Richard strinse la Webley che aveva strappato dalle mani scheletriche di un maggiore britannico. Dopo aver abbandonato l’accampamento fantasma aveva deciso di lasciare il sentiero principale. Sapeva che il nemico era nascosto in quella foresta e non voleva di certo diventare un facile bersaglio per le sentinelle tedesche.
Con la mano sinistra il tenente tirò le redini, il cavallo rallentò il passo. L’ufficiale si rammaricò di non poter comunicare con quell’animale. Gli doveva la vita, avrebbe voluto dimostrargli la sua gratitudine. Aveva tentato di non affaticare troppo il suo compagno di viaggio con opportune soste, provvedendo a sfamarlo e dissetarlo, d’altra parte il destriero aveva dimostrato di essere un vero cavallo da battaglia, docile e obbediente nel carattere, forte e resistente nel fisico.
Richard alzò lo sguardo, il raggi tiepidi del mattino filtravano tra le fronde umide degli alberi. Una luce dorata illuminava il percorso fangoso. L’ufficiale tentò di orientarsi, ormai avrebbe dovuto raggiungere le sponde del fiume, ma cambiando più volte direzione temeva di essersi perso.

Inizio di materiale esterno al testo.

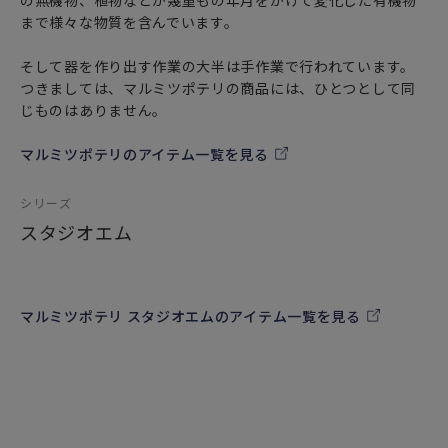
の無機物、植物などが幾重もの年月をかけて変化した有機物
※電子レンジ・食器洗い乾燥機での使用はOKです。
まで様々な物質を含んでいます。
（オーブン・直火にはご使用いただけません。）
そして器を作り出す作業の大半は手作業で行われています。
つきましては、マルミツポテリの商品には、ひとつとして同
じものはありません。
【商品の特徴や特性、お取り扱いについて】
■素材・製造工程による特徴
マルミツポテリのアイテム一覧を見る
○色幅STRONG
季節や気温などの自然条件や、釉薬と焼成する際の火加減に
シリーズ
よって、器は様々な表情を見せます。同じ素材の器であって
も、まったく同じ色に焼きあがることは非常に珍しく、100個
スタジオエム
あれば、それぞれが違った表情を見せてくれます。strongの
ものは特に広い個体差が生じます。
マルミツポテリ スタジオエムのアイテム一覧を見る
○色ムラSTRONG
1つの器の中において、色の表情が均一ではない箇所がある場
合があります。器の形状などにより、釉薬の掛かり方が厚か
ったり、薄かったりする箇所があることが一つの要因です。
それにより土の表情が一つの器のなかにおいても変化を見せ
ます。strongのものは特に色ムラが目立ちます。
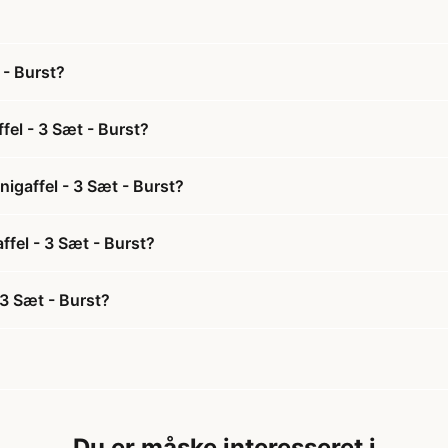
 - Burst?
el - 3 Sæt - Burst?
igaffel - 3 Sæt - Burst?
ffel - 3 Sæt - Burst?
3 Sæt - Burst?
Du er måske interesseret i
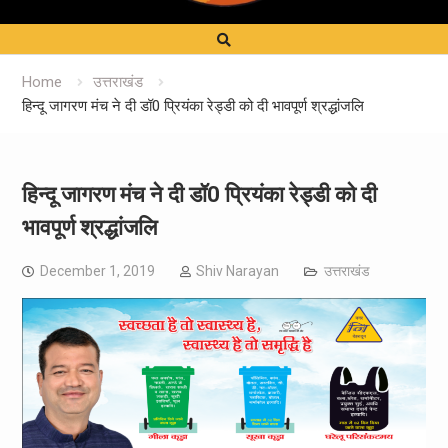
Home
उत्तराखंड
हिन्दू जागरण मंच ने दी डॉ0 प्रियंका रेड्डी को दी भावपूर्ण श्रद्धांजलि
हिन्दू जागरण मंच ने दी डॉ0 प्रियंका रेड्डी को दी
भावपूर्ण श्रद्धांजलि
December 1, 2019
Shiv Narayan
उत्तराखंड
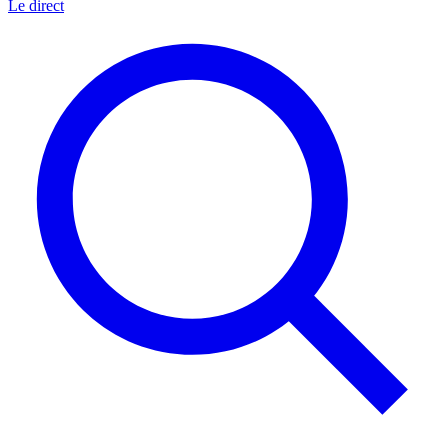
Le direct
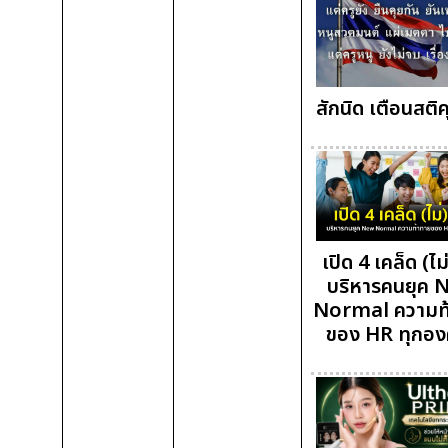
สักนิด เตือนสติ
เปิด 4 เคล็ด (ไม่
บริหารคนยุค
Normal ความท
ของ HR ทุกอง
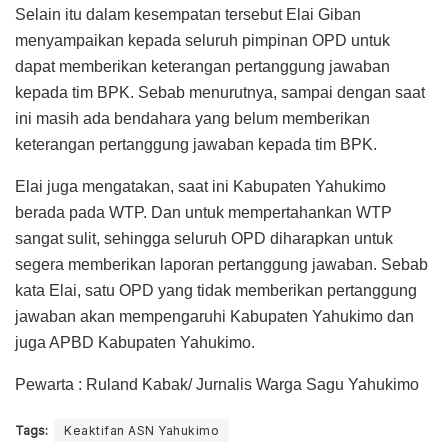
Selain itu dalam kesempatan tersebut Elai Giban
menyampaikan kepada seluruh pimpinan OPD untuk
dapat memberikan keterangan pertanggung jawaban
kepada tim BPK. Sebab menurutnya, sampai dengan saat
ini masih ada bendahara yang belum memberikan
keterangan pertanggung jawaban kepada tim BPK.
Elai juga mengatakan, saat ini Kabupaten Yahukimo
berada pada WTP. Dan untuk mempertahankan WTP
sangat sulit, sehingga seluruh OPD diharapkan untuk
segera memberikan laporan pertanggung jawaban. Sebab
kata Elai, satu OPD yang tidak memberikan pertanggung
jawaban akan mempengaruhi Kabupaten Yahukimo dan
juga APBD Kabupaten Yahukimo.
Pewarta : Ruland Kabak/ Jurnalis Warga Sagu Yahukimo
Tags:
Keaktifan ASN Yahukimo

Era immerso in queste riflessioni quando ad un tratto udì un rumore tra gli arbusti. Immediatamente fermò il cavallo, era certo di aver avvertito il suono di alcuni passi. Il tenente rimase in ascolto, ma non percepì più alcun rumore sospetto.

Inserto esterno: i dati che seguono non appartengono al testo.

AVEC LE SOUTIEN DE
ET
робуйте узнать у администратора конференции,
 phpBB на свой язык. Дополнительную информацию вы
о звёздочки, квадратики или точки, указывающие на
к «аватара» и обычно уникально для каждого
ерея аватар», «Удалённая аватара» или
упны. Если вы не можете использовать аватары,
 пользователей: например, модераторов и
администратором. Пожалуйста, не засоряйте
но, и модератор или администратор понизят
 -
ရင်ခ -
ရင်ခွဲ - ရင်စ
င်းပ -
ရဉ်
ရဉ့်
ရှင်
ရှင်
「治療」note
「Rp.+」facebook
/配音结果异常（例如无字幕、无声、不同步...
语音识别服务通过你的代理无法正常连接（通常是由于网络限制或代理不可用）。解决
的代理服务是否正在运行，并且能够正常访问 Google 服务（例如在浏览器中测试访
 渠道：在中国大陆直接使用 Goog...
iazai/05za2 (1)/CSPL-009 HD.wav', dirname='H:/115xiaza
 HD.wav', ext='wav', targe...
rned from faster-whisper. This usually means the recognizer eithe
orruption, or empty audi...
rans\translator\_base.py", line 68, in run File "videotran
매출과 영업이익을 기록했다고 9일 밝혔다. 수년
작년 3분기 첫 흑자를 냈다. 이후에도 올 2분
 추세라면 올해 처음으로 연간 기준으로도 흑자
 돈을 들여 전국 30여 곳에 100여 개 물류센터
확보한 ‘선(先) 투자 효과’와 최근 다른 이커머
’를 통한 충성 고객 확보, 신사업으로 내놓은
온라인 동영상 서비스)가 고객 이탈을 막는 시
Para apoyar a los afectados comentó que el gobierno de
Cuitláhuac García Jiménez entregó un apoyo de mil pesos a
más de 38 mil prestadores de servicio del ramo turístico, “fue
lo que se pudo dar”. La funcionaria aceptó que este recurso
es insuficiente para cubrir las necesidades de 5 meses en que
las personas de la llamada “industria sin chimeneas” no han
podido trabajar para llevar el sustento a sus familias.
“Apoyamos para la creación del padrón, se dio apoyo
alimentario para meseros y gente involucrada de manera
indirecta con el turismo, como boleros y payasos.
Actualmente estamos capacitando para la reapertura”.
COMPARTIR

Riprese ad avanzare restando in allerta, dopo pochi istanti un botto improvviso echeggiò tra gli alberi. Il cavallo ebbe un sussulto, Richard non si voltò, spronò l’animale al galoppo e ripartì a tutta velocità.
Altri spari scoppiarono alle sue spalle, le pallottole caddero a terra e si conficcarono nei tronchi nodosi.
Il cavallo continuò la sua corsa lungo il pendio. Richard avvertì il cuore martellare nel petto, gli spari si fecero sempre più radi e distanti. Il tenente provò a riprendere il controllo dell’animale, ma il pericolo aveva reso la bestia particolarmente irrequieta. A fatica riuscì a restare in sella mentre il destriero proseguiva la sua discesa verso il fiume. Alla fine il cavallo fu costretto a fermarsi poco prima di cadere nel corso d’acqua. Richard restò aggrappato al dorso dell’animale, incredulo di essere ancora vivo. Non era ancora riuscito a razionalizzare l’accaduto che udì una voce.
«Ei! Tutto bene?»
L’ufficiale sobbalzò, si voltò di scatto estraendo prontamente la pistola.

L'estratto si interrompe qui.